The confused convolutions and incongruities in these boastful stories about SSB's distant past highlight the urgent need to re-examine, rewrite, and re-assess this very obscure early part of his official biography, especially the period 1940-1945.

Why SSB chooses to invent and vary details in some stories which can be checked against the bare bones of his official biography is open to conjecture. The fact that he does so, and that he can be shown to do so in stories like the above examples, has serious implications.

2. The Amazing Wolf Messing Anecdotes

Also related to SSB's schooldays are his anecdotes about a meeting with Wolf Messing.
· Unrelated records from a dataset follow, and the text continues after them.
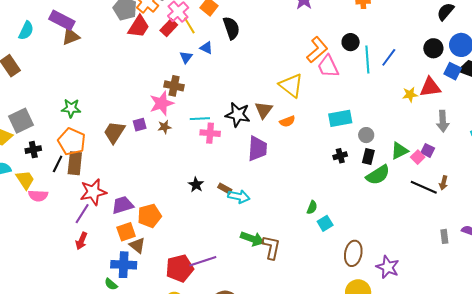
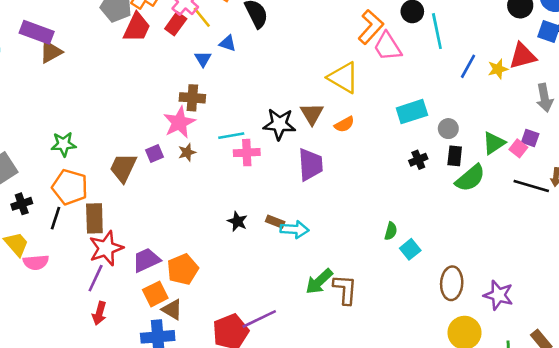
blue line: (389, 57) -> (468, 66), moved
brown rectangle: (75, 163) -> (94, 218), moved
green arrow: (252, 239) -> (319, 282), turned 125

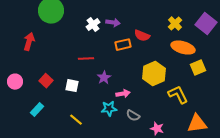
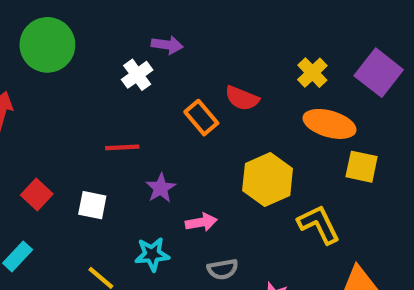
purple arrow: (113, 23) -> (167, 45), moved
orange rectangle: (123, 45) -> (201, 118), turned 63
yellow square: (198, 68) -> (362, 167), turned 35
cyan star: (109, 109) -> (152, 254), moved
gray semicircle: (133, 116) -> (223, 269), turned -40

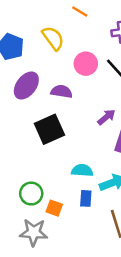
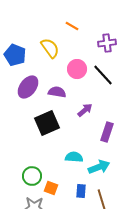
purple arrow: (106, 117) -> (85, 110), moved
blue rectangle: (86, 198) -> (81, 191), moved

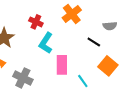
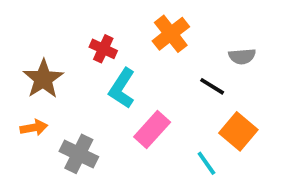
pink rectangle: (62, 65) -> (152, 130), turned 42
cyan line: (83, 81) -> (206, 163), moved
According to the very sketchy biography of Wolf Messing (at present being critically re-investigated by Alexandra Nagel), this celebrated mind reader was born in Poland in 1899, of Jewish parents, and rather than study to be a Rabbi, he went off to seek his fortune and quickly discovered that he had rare psychic gifts. According to his biographers, he became a highly successful stage mind reader and between 1910 and the late 1920s travelled in many countries, including India, demonstrating his fascinating 'mentalist' or paranormal abilities. He is even alleged to have personally met and impressed Freud and Einstein (in 1915) and Gandhi (in 1927). In 1939, Messing fled from Germany, seeking refuge in the Soviet Union, where he settled, married, and continued to work successfully until his death in 1974. Some of the many colourful anecdotes that have made him famous as a paranormal performer concern meetings with Stalin and impressing him sufficiently to gain his support. He may also have worked for the Soviet military on their secret paranormal research.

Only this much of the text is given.